ASSIGNMENT: A faithful copy of the data, pictures omitted, is the required answer.

Document structure recognition data:
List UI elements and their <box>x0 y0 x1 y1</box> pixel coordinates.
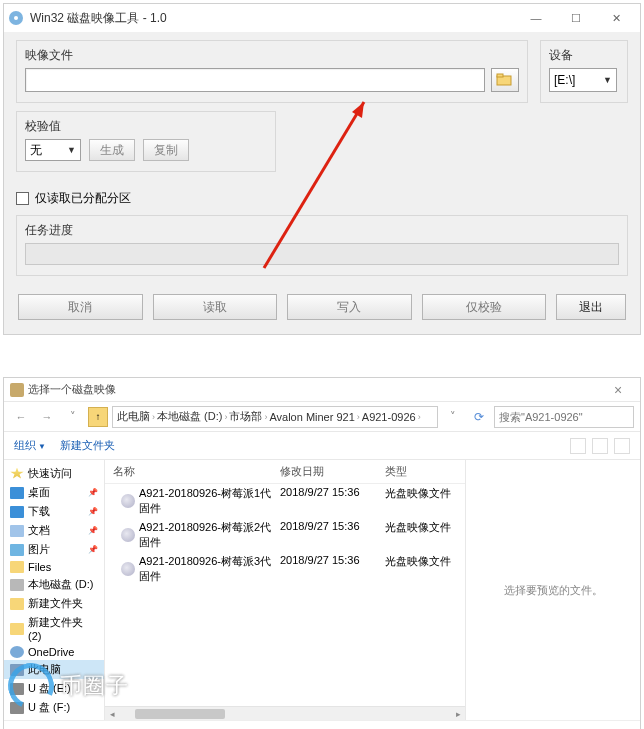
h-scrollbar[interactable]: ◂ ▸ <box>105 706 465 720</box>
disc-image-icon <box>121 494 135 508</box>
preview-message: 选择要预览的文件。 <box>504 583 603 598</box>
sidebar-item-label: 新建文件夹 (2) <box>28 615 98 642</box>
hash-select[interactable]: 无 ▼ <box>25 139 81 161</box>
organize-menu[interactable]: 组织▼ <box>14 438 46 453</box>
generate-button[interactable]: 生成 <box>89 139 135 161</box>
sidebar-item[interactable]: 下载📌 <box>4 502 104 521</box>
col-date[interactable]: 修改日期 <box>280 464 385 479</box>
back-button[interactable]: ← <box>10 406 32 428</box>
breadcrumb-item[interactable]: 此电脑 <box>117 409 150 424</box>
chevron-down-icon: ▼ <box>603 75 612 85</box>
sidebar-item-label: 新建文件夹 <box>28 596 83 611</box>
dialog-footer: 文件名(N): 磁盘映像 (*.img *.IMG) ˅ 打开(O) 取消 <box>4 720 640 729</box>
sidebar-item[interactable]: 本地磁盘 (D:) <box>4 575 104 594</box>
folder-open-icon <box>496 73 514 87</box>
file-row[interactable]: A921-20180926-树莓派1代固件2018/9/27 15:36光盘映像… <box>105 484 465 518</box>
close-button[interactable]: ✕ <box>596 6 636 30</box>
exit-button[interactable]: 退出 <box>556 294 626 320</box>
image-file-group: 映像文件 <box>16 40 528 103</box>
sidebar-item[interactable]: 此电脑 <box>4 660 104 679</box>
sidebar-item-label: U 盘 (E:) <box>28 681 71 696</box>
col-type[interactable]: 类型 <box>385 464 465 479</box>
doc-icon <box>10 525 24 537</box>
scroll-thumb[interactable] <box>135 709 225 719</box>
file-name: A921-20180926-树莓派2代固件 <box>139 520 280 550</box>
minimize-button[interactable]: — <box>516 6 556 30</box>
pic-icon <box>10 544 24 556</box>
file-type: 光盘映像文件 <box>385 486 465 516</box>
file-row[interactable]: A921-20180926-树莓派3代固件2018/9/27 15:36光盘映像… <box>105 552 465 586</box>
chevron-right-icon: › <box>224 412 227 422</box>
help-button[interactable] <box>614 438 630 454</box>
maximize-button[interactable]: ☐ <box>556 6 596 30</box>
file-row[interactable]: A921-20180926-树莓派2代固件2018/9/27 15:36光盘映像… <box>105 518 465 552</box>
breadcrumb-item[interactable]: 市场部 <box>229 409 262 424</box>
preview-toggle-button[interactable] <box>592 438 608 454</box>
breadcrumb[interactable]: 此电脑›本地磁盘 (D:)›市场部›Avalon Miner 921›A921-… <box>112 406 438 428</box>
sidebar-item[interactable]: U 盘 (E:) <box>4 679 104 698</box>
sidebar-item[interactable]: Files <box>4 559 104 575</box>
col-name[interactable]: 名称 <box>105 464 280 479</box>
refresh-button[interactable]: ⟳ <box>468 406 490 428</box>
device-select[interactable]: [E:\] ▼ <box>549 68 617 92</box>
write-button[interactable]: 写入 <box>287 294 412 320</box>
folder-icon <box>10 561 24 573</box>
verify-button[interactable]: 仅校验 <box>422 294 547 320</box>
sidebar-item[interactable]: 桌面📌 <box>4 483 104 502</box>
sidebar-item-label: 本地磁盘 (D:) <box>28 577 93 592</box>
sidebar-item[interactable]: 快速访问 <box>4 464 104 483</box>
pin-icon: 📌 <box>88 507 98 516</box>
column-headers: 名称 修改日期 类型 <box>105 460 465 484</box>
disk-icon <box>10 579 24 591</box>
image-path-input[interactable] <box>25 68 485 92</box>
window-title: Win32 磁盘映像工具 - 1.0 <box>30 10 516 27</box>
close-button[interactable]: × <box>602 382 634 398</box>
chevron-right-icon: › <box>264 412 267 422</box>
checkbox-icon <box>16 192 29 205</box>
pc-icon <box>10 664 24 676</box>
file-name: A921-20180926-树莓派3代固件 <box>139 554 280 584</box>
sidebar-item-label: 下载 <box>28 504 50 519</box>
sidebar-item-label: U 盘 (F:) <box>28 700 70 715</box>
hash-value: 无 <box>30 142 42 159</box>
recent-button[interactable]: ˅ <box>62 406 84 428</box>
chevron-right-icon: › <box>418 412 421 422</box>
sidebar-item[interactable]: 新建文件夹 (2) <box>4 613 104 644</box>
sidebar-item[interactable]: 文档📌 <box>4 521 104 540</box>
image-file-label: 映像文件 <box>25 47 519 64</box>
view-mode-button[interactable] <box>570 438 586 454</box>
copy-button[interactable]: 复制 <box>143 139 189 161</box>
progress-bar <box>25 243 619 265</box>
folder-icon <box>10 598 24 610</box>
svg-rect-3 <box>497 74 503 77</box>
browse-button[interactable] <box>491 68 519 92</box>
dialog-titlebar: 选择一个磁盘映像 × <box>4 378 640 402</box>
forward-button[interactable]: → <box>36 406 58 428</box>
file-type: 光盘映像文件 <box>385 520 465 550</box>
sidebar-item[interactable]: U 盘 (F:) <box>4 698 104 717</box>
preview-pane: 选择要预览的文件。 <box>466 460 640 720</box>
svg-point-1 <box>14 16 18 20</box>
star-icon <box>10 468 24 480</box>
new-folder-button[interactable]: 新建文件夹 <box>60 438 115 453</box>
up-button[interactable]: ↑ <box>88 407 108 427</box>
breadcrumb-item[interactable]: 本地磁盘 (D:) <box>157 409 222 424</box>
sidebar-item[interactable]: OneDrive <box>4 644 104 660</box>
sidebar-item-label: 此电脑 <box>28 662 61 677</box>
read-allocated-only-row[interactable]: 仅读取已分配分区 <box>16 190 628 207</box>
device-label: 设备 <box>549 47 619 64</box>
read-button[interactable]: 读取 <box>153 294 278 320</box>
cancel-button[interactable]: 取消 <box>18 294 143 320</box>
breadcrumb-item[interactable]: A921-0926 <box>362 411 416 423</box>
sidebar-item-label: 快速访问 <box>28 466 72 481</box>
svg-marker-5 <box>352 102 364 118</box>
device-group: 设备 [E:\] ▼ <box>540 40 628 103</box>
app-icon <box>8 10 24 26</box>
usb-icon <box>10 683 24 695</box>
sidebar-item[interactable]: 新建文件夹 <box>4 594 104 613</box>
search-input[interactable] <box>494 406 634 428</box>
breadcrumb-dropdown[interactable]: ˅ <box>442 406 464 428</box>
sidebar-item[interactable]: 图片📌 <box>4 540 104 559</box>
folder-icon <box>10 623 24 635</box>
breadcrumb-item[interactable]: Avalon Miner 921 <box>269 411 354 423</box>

RESULT BELOW:
List UI elements and their <box>x0 y0 x1 y1</box> pixel coordinates.
h-scrollbar[interactable]: ◂ ▸ <box>105 706 465 720</box>
disc-image-icon <box>121 494 135 508</box>
preview-message: 选择要预览的文件。 <box>504 583 603 598</box>
sidebar-item-label: 新建文件夹 (2) <box>28 615 98 642</box>
hash-select[interactable]: 无 ▼ <box>25 139 81 161</box>
organize-menu[interactable]: 组织▼ <box>14 438 46 453</box>
generate-button[interactable]: 生成 <box>89 139 135 161</box>
sidebar-item[interactable]: 下载📌 <box>4 502 104 521</box>
col-date[interactable]: 修改日期 <box>280 464 385 479</box>
back-button[interactable]: ← <box>10 406 32 428</box>
breadcrumb-item[interactable]: 此电脑 <box>117 409 150 424</box>
chevron-down-icon: ▼ <box>603 75 612 85</box>
sidebar-item-label: 新建文件夹 <box>28 596 83 611</box>
dialog-footer: 文件名(N): 磁盘映像 (*.img *.IMG) ˅ 打开(O) 取消 <box>4 720 640 729</box>
sidebar-item[interactable]: 本地磁盘 (D:) <box>4 575 104 594</box>
folder-open-icon <box>496 73 514 87</box>
file-row[interactable]: A921-20180926-树莓派1代固件2018/9/27 15:36光盘映像… <box>105 484 465 518</box>
close-button[interactable]: ✕ <box>596 6 636 30</box>
exit-button[interactable]: 退出 <box>556 294 626 320</box>
image-file-group: 映像文件 <box>16 40 528 103</box>
sidebar-item[interactable]: 此电脑 <box>4 660 104 679</box>
sidebar-item-label: U 盘 (E:) <box>28 681 71 696</box>
col-type[interactable]: 类型 <box>385 464 465 479</box>
doc-icon <box>10 525 24 537</box>
scroll-thumb[interactable] <box>135 709 225 719</box>
file-name: A921-20180926-树莓派2代固件 <box>139 520 280 550</box>
minimize-button[interactable]: — <box>516 6 556 30</box>
pic-icon <box>10 544 24 556</box>
file-type: 光盘映像文件 <box>385 486 465 516</box>
file-row[interactable]: A921-20180926-树莓派3代固件2018/9/27 15:36光盘映像… <box>105 552 465 586</box>
chevron-right-icon: › <box>224 412 227 422</box>
help-button[interactable] <box>614 438 630 454</box>
maximize-button[interactable]: ☐ <box>556 6 596 30</box>
file-row[interactable]: A921-20180926-树莓派2代固件2018/9/27 15:36光盘映像… <box>105 518 465 552</box>
breadcrumb-item[interactable]: 市场部 <box>229 409 262 424</box>
preview-toggle-button[interactable] <box>592 438 608 454</box>
breadcrumb[interactable]: 此电脑›本地磁盘 (D:)›市场部›Avalon Miner 921›A921-… <box>112 406 438 428</box>
sidebar-item[interactable]: U 盘 (E:) <box>4 679 104 698</box>
sidebar-item[interactable]: Files <box>4 559 104 575</box>
col-name[interactable]: 名称 <box>105 464 280 479</box>
refresh-button[interactable]: ⟳ <box>468 406 490 428</box>
device-select[interactable]: [E:\] ▼ <box>549 68 617 92</box>
write-button[interactable]: 写入 <box>287 294 412 320</box>
folder-icon <box>10 561 24 573</box>
verify-button[interactable]: 仅校验 <box>422 294 547 320</box>
sidebar-item[interactable]: 桌面📌 <box>4 483 104 502</box>
sidebar-item-label: 本地磁盘 (D:) <box>28 577 93 592</box>
sidebar-item[interactable]: 快速访问 <box>4 464 104 483</box>
pin-icon: 📌 <box>88 507 98 516</box>
column-headers: 名称 修改日期 类型 <box>105 460 465 484</box>
disk-icon <box>10 579 24 591</box>
image-path-input[interactable] <box>25 68 485 92</box>
window-title: Win32 磁盘映像工具 - 1.0 <box>30 10 516 27</box>
close-button[interactable]: × <box>602 382 634 398</box>
chevron-right-icon: › <box>264 412 267 422</box>
checkbox-icon <box>16 192 29 205</box>
pc-icon <box>10 664 24 676</box>
file-name: A921-20180926-树莓派3代固件 <box>139 554 280 584</box>
sidebar-item-label: 下载 <box>28 504 50 519</box>
sidebar-item-label: U 盘 (F:) <box>28 700 70 715</box>
hash-value: 无 <box>30 142 42 159</box>
recent-button[interactable]: ˅ <box>62 406 84 428</box>
chevron-right-icon: › <box>418 412 421 422</box>
sidebar-item[interactable]: 新建文件夹 (2) <box>4 613 104 644</box>
sidebar-item[interactable]: 文档📌 <box>4 521 104 540</box>
image-file-label: 映像文件 <box>25 47 519 64</box>
view-mode-button[interactable] <box>570 438 586 454</box>
copy-button[interactable]: 复制 <box>143 139 189 161</box>
progress-bar <box>25 243 619 265</box>
folder-icon <box>10 598 24 610</box>
svg-rect-3 <box>497 74 503 77</box>
browse-button[interactable] <box>491 68 519 92</box>
dialog-titlebar: 选择一个磁盘映像 × <box>4 378 640 402</box>
forward-button[interactable]: → <box>36 406 58 428</box>
file-type: 光盘映像文件 <box>385 520 465 550</box>
sidebar-item[interactable]: U 盘 (F:) <box>4 698 104 717</box>
preview-pane: 选择要预览的文件。 <box>466 460 640 720</box>
svg-point-1 <box>14 16 18 20</box>
star-icon <box>10 468 24 480</box>
new-folder-button[interactable]: 新建文件夹 <box>60 438 115 453</box>
up-button[interactable]: ↑ <box>88 407 108 427</box>
breadcrumb-item[interactable]: 本地磁盘 (D:) <box>157 409 222 424</box>
sidebar-item[interactable]: OneDrive <box>4 644 104 660</box>
sidebar-item-label: 此电脑 <box>28 662 61 677</box>
read-allocated-only-row[interactable]: 仅读取已分配分区 <box>16 190 628 207</box>
device-label: 设备 <box>549 47 619 64</box>
read-button[interactable]: 读取 <box>153 294 278 320</box>
cancel-button[interactable]: 取消 <box>18 294 143 320</box>
breadcrumb-item[interactable]: A921-0926 <box>362 411 416 423</box>
sidebar-item-label: 快速访问 <box>28 466 72 481</box>
svg-marker-5 <box>352 102 364 118</box>
device-group: 设备 [E:\] ▼ <box>540 40 628 103</box>
app-icon <box>8 10 24 26</box>
usb-icon <box>10 683 24 695</box>
sidebar-item[interactable]: 新建文件夹 <box>4 594 104 613</box>
search-input[interactable] <box>494 406 634 428</box>
breadcrumb-dropdown[interactable]: ˅ <box>442 406 464 428</box>
sidebar-item[interactable]: 图片📌 <box>4 540 104 559</box>
folder-icon <box>10 623 24 635</box>
breadcrumb-item[interactable]: Avalon Miner 921 <box>269 411 354 423</box>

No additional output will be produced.